In the case of example a), above, check your umask and the permissions
of the binaries in your postgres install. The binaries involved in
that example were 32-bit and installed as mode 750 instead of 755.
Due to the permissions being set in this fashion, only the owner or a
member of the possessing group can load the library. Since it isn't
world-readable, the loader places the object into the process' heap
instead of the shared library segments where it would otherwise be
placed.
Solutions and workarounds
-------------------------
In this section, all build flag syntax is presented for gcc.
The "ideal" solution for this is to use a 64-bit build of postgres,
but that's not always practical. Systems with 32-bit processors can
build, but not run, 64-bit binaries.
If a 32-bit binary is desired, set LDR_CNTRL to "MAXDATA=0xn0000000",
where 1 <= n <= 8, before starting the postmaster and try different
values and postgresql.conf settings to find a configuration that works
satisfactorily. This use of LDR_CNTRL tells AIX that you want the
postmaster to have $MAXDATA bytes set aside for the heap, allocated in
256MB segments.
When you find a workable configuration, ldedit can be used to modify
the binaries so that they default to using the desired heap size.
PostgreSQL might also be rebuilt, passing configure
LDFLAGS="-Wl,-bmaxdata:0xn0000000" to achieve the same effect.
For a 64-bit build, set OBJECT_MODE to 64 and pass CC="gcc -maix64"
and LDFLAGS="-Wl,-bbigtoc" to configure. If you omit the export of
OBJECT_MODE, your build may fail with linker errors. When OBJECT_MODE
is set, it tells AIX's build utilities such as ar, as, and ld what
type of objects to default to handling.
Overcommit
----------
By default, overcommit of paging space can happen. While I have not
seen this occur, AIX will kill processes when it runs out of memory
and the overcommit is accessed. The closest to this that I have seen
is fork failing because the system decided that there was not enough
memory for another process.

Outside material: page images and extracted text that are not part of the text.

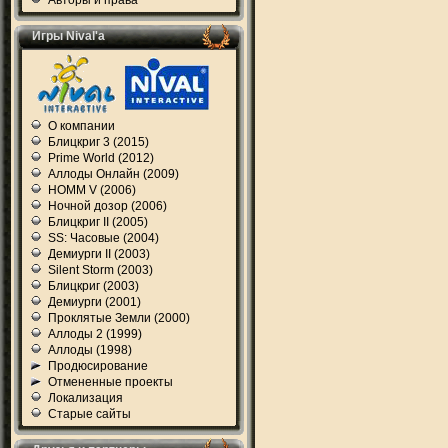
Авторы и права
Игры Nival'а
О компании
Блицкриг 3 (2015)
Prime World (2012)
Аллоды Онлайн (2009)
HOMM V (2006)
Ночной дозор (2006)
Блицкриг II (2005)
SS: Часовые (2004)
Демиурги II (2003)
Silent Storm (2003)
Блицкриг (2003)
Демиурги (2001)
Проклятые Земли (2000)
Аллоды 2 (1999)
Аллоды (1998)
Продюсирование
Отмененные проекты
Локализация
Старые сайты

Like many other parts of AIX, the paging
space allocation method and out-of-memory kill is configurable on a
system- or process-wide basis if this becomes a problem.
References and resources
------------------------
"Large Program Support"
AIX Documentation: General Programming Concepts: Writing and Debugging Programs
http://publib.boulder.ibm.com/infocenter/pseries/topic/com.ibm.aix.doc/aixprggd/genprogc/lrg_prg_support.htm
"Program Address Space Overview"
AIX Documentation: General Programming Concepts: Writing and Debugging Programs
http://publib.boulder.ibm.com/infocenter/pseries/topic/com.ibm.aix.doc/aixprggd/genprogc/address_space.htm
"Performance Overview of the Virtual Memory Manager (VMM)"
AIX Documentation: Performance Management Guide
http://publib.boulder.ibm.com/infocenter/pseries/v5r3/topic/com.ibm.aix.doc/aixbman/prftungd/resmgmt2.htm
"Page Space Allocation"
AIX Documentation: Performance Management Guide
http://publib.boulder.ibm.com/infocenter/pseries/v5r3/topic/com.ibm.aix.doc/aixbman/prftungd/memperf7.htm
"Paging-space thresholds tuning"
AIX Documentation: Performance Management Guide
http://publib.boulder.ibm.com/infocenter/pseries/v5r3/topic/com.ibm.aix.doc/aixbman/prftungd/memperf6.htm
"Developing and Porting C and C++ Applications on AIX"
IBM Redbook
http://www.redbooks.ibm.com/redbooks/pdfs/sg245674.pdf
http://www.redbooks.ibm.com/abstracts/sg245674.html?Open
Statistics Collector Fun on AIX
--------------------------------
When implementing PostgreSQL version 8.1 on AIX 5.3, we periodically
ran into problems where the statistics collector would "mysteriously"
not come up successfully.
This appears to be the result of unexpected behaviour in the IPv6
implementation. It looks like PostgreSQL and IPv6 do not play very
well together at this time on AIX.
Any of the following actions "fix" the problem.
1. Delete the localhost ipv6 address
(as root)
# ifconfig lo0 inet6 ::1/0 delete
2. Remove IPv6 from net services. The file /etc/netsvc.conf, on AIX,
is roughly equivalent to /etc/nsswitch.conf on Solaris/Linux.
The default, on AIX, is thus:
hosts=local,bind
Replace this with:
hosts=local4,bind4
to deactivate searching for IPv6 addresses.